Pop culture obsessives writing for the pop culture obsessed.

Maggie Smith in her Prime, long before Downton Abbey

Illustration for article titled Maggie Smith in her Prime, long before Downton Abbey

Every day, Watch This offers staff recommendations inspired by a new movie coming out that week. This week: The forthcoming release of Ethan Hawke’s Seymour: An Introduction—and the recent release of the excellent Approaching The Elephant—has us thinking back on other movies about teaching.


The Prime Of Miss Jean Brodie (1969)

Is there an actor today with more longevity than Maggie Smith?
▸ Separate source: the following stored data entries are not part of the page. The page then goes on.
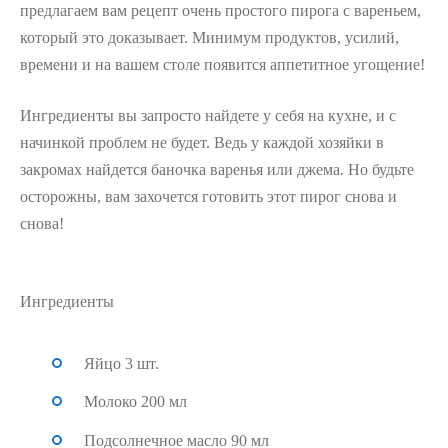
предлагаем вам рецепт очень простого пирога с вареньем,
который это доказывает. Минимум продуктов, усилий,
времени и на вашем столе появится аппетитное угощение!
Ингредиенты вы запросто найдете у себя на кухне, и с
начинкой проблем не будет. Ведь у каждой хозяйки в
закромах найдется баночка варенья или джема. Но будьте
осторожны, вам захочется готовить этот пирог снова и
снова!
Ингредиенты
Яйцо 3 шт.
Молоко 200 мл
Подсолнечное масло 90 мл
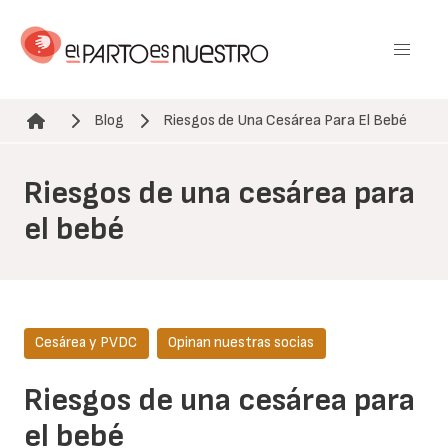
Pasar
al
contenido
principal
Blog
Riesgos de Una Cesárea Para El Bebé
Ruta de navegación
Riesgos de una cesárea para
el bebé
Cesárea y PVDC
Opinan nuestras socias
Riesgos de una cesárea para
el bebé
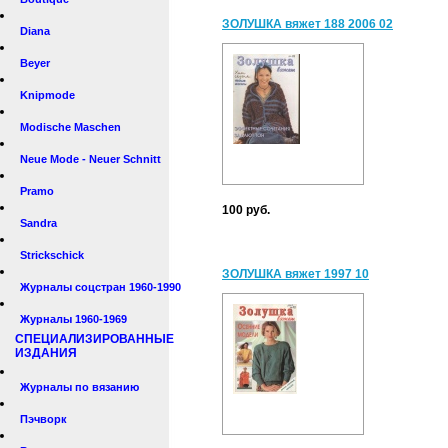
ЗОЛУШКА вяжет 188 2006 02
Diana
Beyer
Knipmode
Modische Maschen
Neue Mode - Neuer Schnitt
Pramo
100 руб.
Sandra
Strickschick
ЗОЛУШКА вяжет 1997 10
Журналы соцстран 1960-1990
Журналы 1960-1969
СПЕЦИАЛИЗИРОВАННЫЕ
ИЗДАНИЯ
Журналы по вязанию
Пэчворк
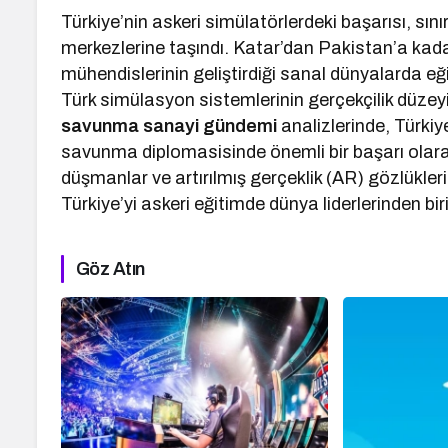
Türkiye’nin askeri simülatörlerdeki başarısı, sın
merkezlerine taşındı. Katar’dan Pakistan’a kadar 
mühendislerinin geliştirdiği sanal dünyalarda eğ
Türk simülasyon sistemlerinin gerçekçilik düzeyi
savunma sanayi gündemi
analizlerinde, Türkiye
savunma diplomasisinde önemli bir başarı olarak
düşmanlar ve artırılmış gerçeklik (AR) gözlükler
Türkiye’yi askeri eğitimde dünya liderlerinden b
Göz Atın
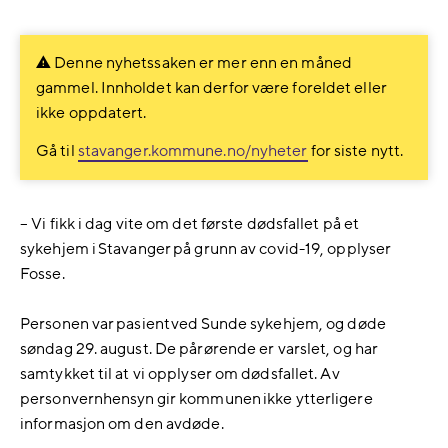
på
på
Facebook
LinkedIn
Denne nyhetssaken er mer enn en måned
gammel. Innholdet kan derfor være foreldet eller
ikke oppdatert.
Gå til
stavanger.kommune.no/nyheter
for siste nytt.
– Vi fikk i dag vite om det første dødsfallet på et
sykehjem i Stavanger på grunn av covid-19, opplyser
Fosse.
Personen var pasient ved Sunde sykehjem, og døde
søndag 29. august. De pårørende er varslet, og har
samtykket til at vi opplyser om dødsfallet. Av
personvernhensyn gir kommunen ikke ytterligere
informasjon om den avdøde.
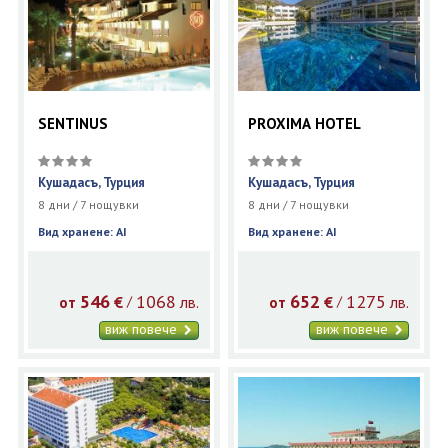
SENTINUS
PROXIMA HOTEL
Кушадасъ, Турция
Кушадасъ, Турция
8 дни / 7 нощувки
8 дни / 7 нощувки
Вид хранене: AI
Вид хранене: AI
546
1068
652
1275
€
лв.
€
лв.
/
/
от
от
виж повече
виж повече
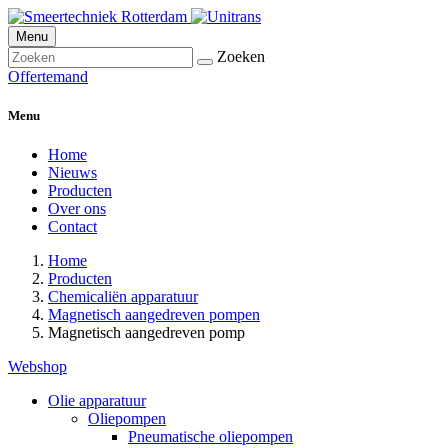
Menu
Zoeken
Offertemand
Menu
Home
Nieuws
Producten
Over ons
Contact
Home
Producten
Chemicaliën apparatuur
Magnetisch aangedreven pompen
Magnetisch aangedreven pomp
Webshop
Olie apparatuur
Oliepompen
Pneumatische oliepompen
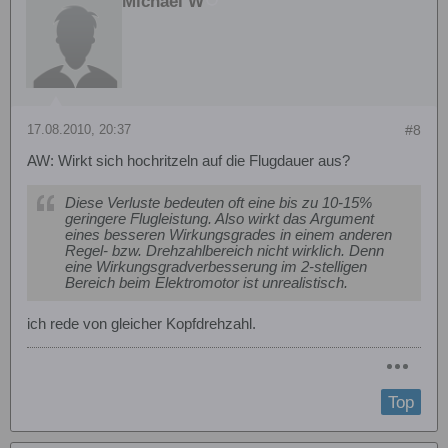
Michael W
17.08.2010, 20:37
#8
AW: Wirkt sich hochritzeln auf die Flugdauer aus?
Diese Verluste bedeuten oft eine bis zu 10-15%
geringere Flugleistung. Also wirkt das Argument
eines besseren Wirkungsgrades in einem anderen
Regel- bzw. Drehzahlbereich nicht wirklich. Denn
eine Wirkungsgradverbesserung im 2-stelligen
Bereich beim Elektromotor ist unrealistisch.
ich rede von gleicher Kopfdrehzahl.
Top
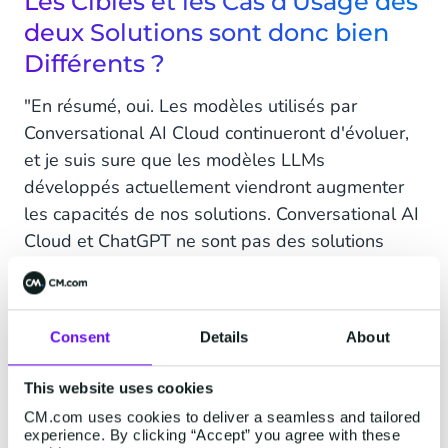
Les Cibles et les Cas d'Usage des
deux Solutions sont donc bien
Différents ?
"En résumé, oui. Les modèles utilisés par
Conversational AI Cloud continueront d'évoluer,
et je suis sure que les modèles LLMs
développés actuellement viendront augmenter
les capacités de nos solutions. Conversational AI
Cloud et ChatGPT ne sont pas des solutions
concurrentes, elles se complètent".
Consent
Details
About
CM.com & ChatGPT
This website uses cookies
Donc, Arman, quand vous nous dites que les
CM.com uses cookies to deliver a seamless and tailored
modèles LLMs viendront augmenter les
experience. By clicking “Accept” you agree with these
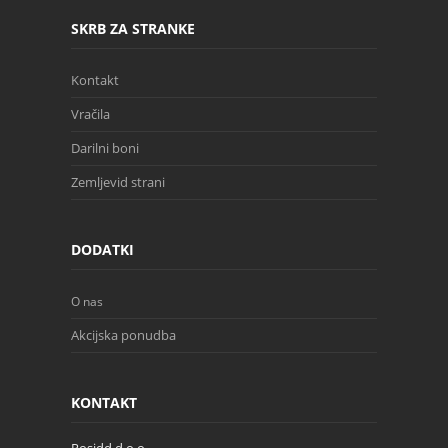
SKRB ZA STRANKE
Kontakt
Vračila
Darilni boni
Zemljevid strani
DODATKI
O nas
Akcijska ponudba
KONTAKT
While she may or may not be parting from Downton Abbey, at the age of 80, she still does not appear to be slowing down. Smith is now iconic after such memorable roles as Charlotte in A Room With A View and Professor McGonagall in the Harry Potter movies, to say nothing of The First Wives Club, the Best Exotic Marigold Hotels, an Oscar for California Suite, even Divine Secrets Of The Ya-Ya Sisterhood. But even Maggie Smith had to start somewhere, and the 1969 film The Prime Of Miss Jean Brodie was her Oscar-winning breakthrough role.

In 1930s Scotland, Smith’s Miss Brodie is the most outrageous teacher at a stuffy girls’ school, where even her bright dress and scarf liven up the nondescript gray halls. (One of her tsk-ing colleagues comments, “She always looks so extreme.”) Spouting rousing platitudes like “Give me a girl at an impressionable age and she is mine for life” and, “I am not interested in imperfection, but in beauty, art, and truth!” Miss Brodie inspires instant devotion among her charges. Vibrant future cinematic teachers like Robin Williams’ John Keating in Dead Poets Society owe a lot to Miss Brodie, even as she calls windows opened more than six inches “vulgar,” and uses the annoying word “lover” more times than a Saturday Night Live sketch to describe her romantic escapades. (She has dynamic chemistry here with her then-husband Robert Stephens, who portrays a lecherous and besotted art teacher.)

But unlike the earnest Keating, and despite her devotion to her profession as a “teacher, first, last, and always,” Miss Brodie is far from the ideal role model: She plays favorites with her four “Brodie girls,” taking them on special outings to picnics and art galleries. After an Italian vacation, she finds fascist dictator Mussolini “romantic,” and calls him the “greatest Roman.” She encourages her girls to be “heroines,” with disastrous consequences for one of her students. Brodie even dangles one of her charges in front of the art teacher once her affair with him is over. Miss Brodie’s headstrong and unrealistic ideals create a dark side to her impossible-to-resist charisma. Although she is ultimately betrayed by one of her own students, her dangerous leadership had to have an eventual consequence. By the end of the movie, a beaten Miss Brodie knows that her prime is over. But with this award-winning role, Maggie Smith’s was only beginning.

Availability: The Prime Of Miss Jean Brodie is available on DVD from Netflix or possibly from your local video store/library. It’s also currently streaming on YouTube.